Because of this specifically Indonesian situation, the movement of the Rupiah against the Greenback has a disproportionate impact on the island's tourism fortunes. As the Rupiah has strengthened 10.92% against the U.S. dollars from January 1, 2008 until May 20, 2011, the cost of a room in 2008 dollars has remained the same while the cost of other hotel services, normally priced in Indonesian Rupiah, have either resulted in either a savings or an additional costs, depending on the the currency earned by a foreign visitor. 

Click Images to Enlarge


Here's an overview of the international currency movement for a basket of currencies and what those changes have generally meant to the pocketbooks of island visitors. 

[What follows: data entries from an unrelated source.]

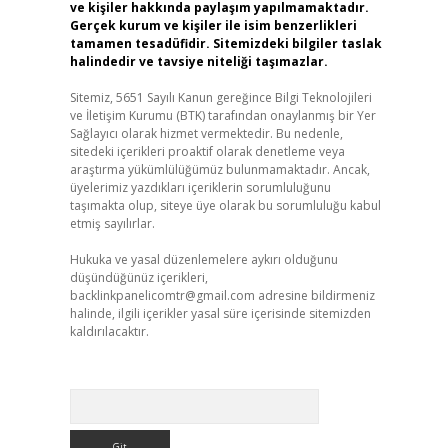
ve kişiler hakkında paylaşım yapılmamaktadır.
Gerçek kurum ve kişiler ile isim benzerlikleri
tamamen tesadüfidir. Sitemizdeki bilgiler taslak
halindedir ve tavsiye niteliği taşımazlar.
Sitemiz, 5651 Sayılı Kanun gereğince Bilgi Teknolojileri
ve İletişim Kurumu (BTK) tarafından onaylanmış bir Yer
Sağlayıcı olarak hizmet vermektedir. Bu nedenle,
sitedeki içerikleri proaktif olarak denetleme veya
araştırma yükümlülüğümüz bulunmamaktadır. Ancak,
üyelerimiz yazdıkları içeriklerin sorumluluğunu
taşımakta olup, siteye üye olarak bu sorumluluğu kabul
etmiş sayılırlar.
Hukuka ve yasal düzenlemelere aykırı olduğunu
düşündüğünüz içerikleri,
backlinkpanelicomtr@gmail.com
adresine bildirmeniz
halinde, ilgili içerikler yasal süre içerisinde sitemizden
kaldırılacaktır.
Arama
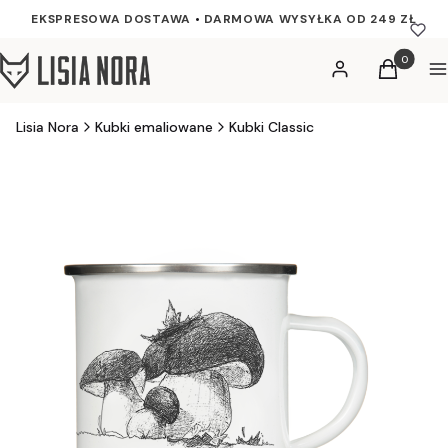
EKSPRESOWA DOSTAWA
•
DARMOWA WYSYŁKA OD 249 ZŁ
Produkty w
Zaloguj się
Koszyk
M
Lisia Nora
Kubki emaliowane
Kubki Classic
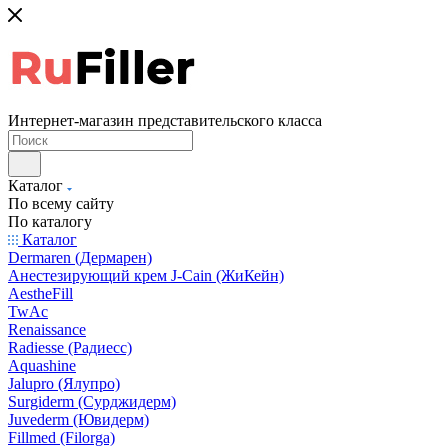
Интернет-магазин представительского класса
Каталог
По всему сайту
По каталогу
Каталог
Dermaren (Дермарен)
Анестезирующий крем J-Cain (ЖиКейн)
AestheFill
TwAc
Renaissance
Radiesse (Радиесс)
Aquashine
Jalupro (Ялупро)
Surgiderm (Сурджидерм)
Juvederm (Ювидерм)
Fillmed (Filorga)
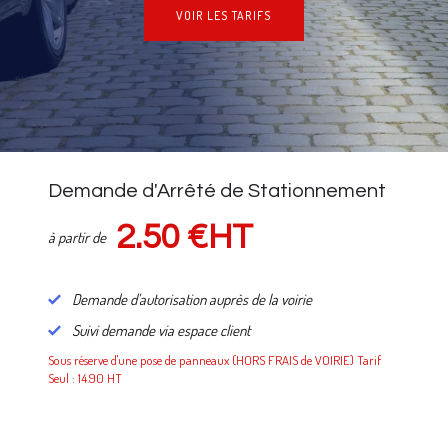
VOIR LES TARIFS
NOS TARIFS
Demande d'Arrêté de Stationnement
2.50 €HT
à partir de
Demande d'autorisation auprès de la voirie
Suivi demande via espace client
Sous réserve d'une pose de panneaux (HORS FRAIS de VOIRIE) Tarif
Seul : 14.90 HT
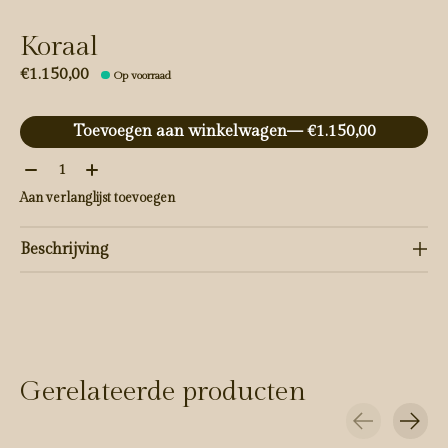
Koraal
€1.150,00
Op voorraad
Toevoegen aan winkelwagen
— €1.150,00
Aantal:
Aan verlanglijst toevoegen
Beschrijving
Gerelateerde producten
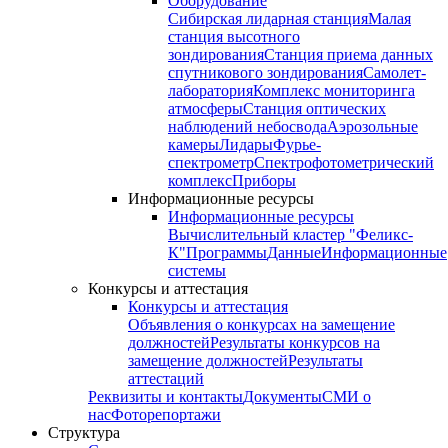
Оборудование
Сибирская лидарная станция
Малая
станция высотного
зондирования
Станция приема данных
спутникового зондирования
Самолет-
лаборатория
Комплекс мониторинга
атмосферы
Станция оптических
наблюдений небосвода
Аэрозольные
камеры
Лидары
Фурье-
спектрометр
Спектрофотометрический
комплекс
Приборы
Информационные ресурсы
Информационные ресурсы
Вычислительный кластер "Феликс-
К"
Программы
Данные
Информационные
системы
Конкурсы и аттестация
Конкурсы и аттестация
Объявления о конкурсах на замещение
должностей
Результаты конкурсов на
замещение должностей
Результаты
аттестаций
Реквизиты и контакты
Документы
СМИ о
нас
Фоторепортажи
Структура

US$ - Due to the U.S. dollar pricing for accommodation, Americans have found that over the three year period illustrated in the accompanying charts, their dollars have the same buying power as measured in 2008 dollars . Meanwhile, Americans are finding Rupiah-based meals, drinks and handicrafts now cost 10.92% more as the Indonesian currency appreciate against the dollar.

AU$ - Australian tourists are enjoying something of a bargain as their strengthening dollar now goes 18.04% further in paying for U.S.$ denominated hotels . On the other hand, restaurants dining in rupiahs now cost 9.15% less than was the case in January 2008.

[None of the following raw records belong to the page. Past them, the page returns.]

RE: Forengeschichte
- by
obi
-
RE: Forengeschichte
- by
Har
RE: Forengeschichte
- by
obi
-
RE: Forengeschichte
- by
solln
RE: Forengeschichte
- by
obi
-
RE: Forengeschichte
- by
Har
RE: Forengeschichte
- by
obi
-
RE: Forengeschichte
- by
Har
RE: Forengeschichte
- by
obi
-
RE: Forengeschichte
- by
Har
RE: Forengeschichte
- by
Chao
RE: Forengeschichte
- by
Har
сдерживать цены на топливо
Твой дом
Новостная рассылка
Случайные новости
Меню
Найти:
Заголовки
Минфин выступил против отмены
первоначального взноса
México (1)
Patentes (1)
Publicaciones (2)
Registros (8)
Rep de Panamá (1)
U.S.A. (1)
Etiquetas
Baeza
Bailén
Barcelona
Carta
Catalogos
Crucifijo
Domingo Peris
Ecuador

Japanese ¥ - A strengthening of the Yen against the dollar is making Bali hotels 25.50% less expensive "Yen for dollar" than was the case three years ago. Enjoying a double boost, Japanese travelers pay 18.94% less for Rupiahs expenditures on dining and shopping.

Euro € - The Euro has remain relatively stable since January 2008, depreciating  only 1.89% against the US$. The Euro has taken more of a beating against the Rupiah, meaning Rupiah priced items cost Euro earners 13.08% more than three years ago.

Malaysia Ringgit - A stronger Ringgit reduced the cost of hotels by 9.74% while remaining in almost lock step with the Rupiah (depreciating 0.26%).

Singapore $ - A stronger Singapore dollar has reduced dollar-based hotel costs by 14.27% when measured in 2008 U.S. dollars. A Rupiah-priced dinner in Bali now costs a Singaporean 4.87% less than it did in January 2008.

Great Britain £ - Double jeopardy brought on by a weakening pound: Compared to January 2008, a hotel room in Bali now costs 22.36% more for U.K. visitors, while a meal costs 35.75% more.

South Korean ₩ - A weakening Won has raised the price of a U.S. Dollar hotel in Bali by 13.76%. Meals paid in Rupiah now cost South Koreans 27.20% more than three years ago.

New Taiwan $ - A strengthening in the value of the New Taiwan $ against the US$ means hotels are 11.28% cheaper for the Taiwanese traveler to Bali. Rupiah purchases for meals and alike are now 1.61% less expensive than was the case in January 2008.

Hong Kong $ - Hong Kong dollar earners have seen their currency remain fairly steady in the three years since January 2008, appreciating only 0.34%. When Hong Kong visitors need to pay for anything in Rupiahs they are paying 10.56% more than they did three years before.

New Zealand $ - The New Zealand dollar has appreciated by 3.27% against the U.S. Dollar lowering the cost of room by a corresponding amount. A Rupiah priced dinner now costs a Kiwi 7.28% more than 3 year ago.

Russian Rubles - A weakening Ruble means hotel rooms now cost Russians 14% more in Bali than it did in January 2008. Russians are also paying 26.47% more for items purchased on Rupiahs.

South African Rand - The South African currency as depreciated only 1.07% over the past 3 years making hotel rooms, before any price increases, costing roughly the same for Rand earners. Against the Rupiah the Rand has depreciated a more significant 12.21%.

Chinese RMB - A strong Rimimbi means rooms are costing Mainland Chinese travelers 11.10% less than they did in 2008 as measured in 2008 U.S. dollars. With the RMB  appreciating against the Rupiah, Maninland Chinese travelers are paying 1.39% less for a local meal in Bali.

Impact on Bali Tourist Operations

The strengthening Rupiah against the U.S. dollar will put a strain on the bottom line of many Bali Hotels. While hotels earn room revenues in U.S. dollars, those dollars now purchase a lesser quantity of Indonesian Rupiahs needed to pay major budget line items such a salaries and energy costs.